TASK PROMPT =>
Please report each line of the data below that contains "Stift".

═══ PROVIDED RECORDS

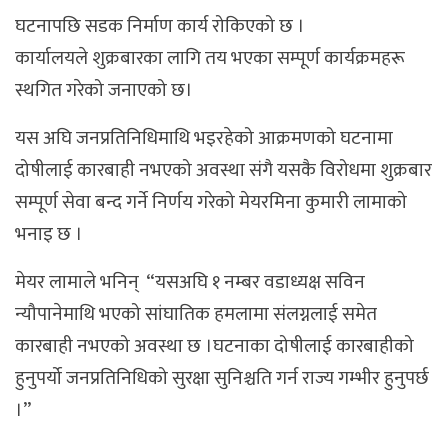
घटनापछि सडक निर्माण कार्य रोकिएको छ ।
कार्यालयले शुक्रबारका लागि तय भएका सम्पूर्ण कार्यक्रमहरू
स्थगित गरेको जनाएको छ।
यस अघि जनप्रतिनिधिमाथि भइरहेको आक्रमणको घटनामा
दोषीलाई कारबाही नभएको अवस्था संगै यसकै विरोधमा शुक्रबार
सम्पूर्ण सेवा बन्द गर्ने निर्णय गरेको मेयरमिना कुमारी लामाको
भनाइ छ ।
मेयर लामाले भनिन् “यसअघि १ नम्बर वडाध्यक्ष सविन
न्यौपानेमाथि भएको सांघातिक हमलामा संलग्नलाई समेत
कारबाही नभएको अवस्था छ ।घटनाका दोषीलाई कारबाहीको
हुनुपर्यो जनप्रतिनिधिको सुरक्षा सुनिश्चति गर्न राज्य गम्भीर हुनुपर्छ
।”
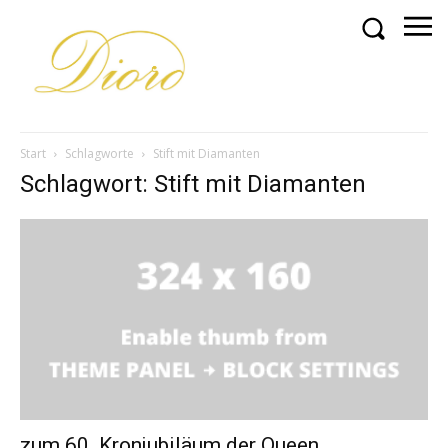
Start
Schlagworte
Stift mit Diamanten
Schlagwort: Stift mit Diamanten
zum 60. Kronjubiläum der Queen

══════

ANSWER SECTION =>
Stift mit Diamanten
Schlagwort: Stift mit Diamanten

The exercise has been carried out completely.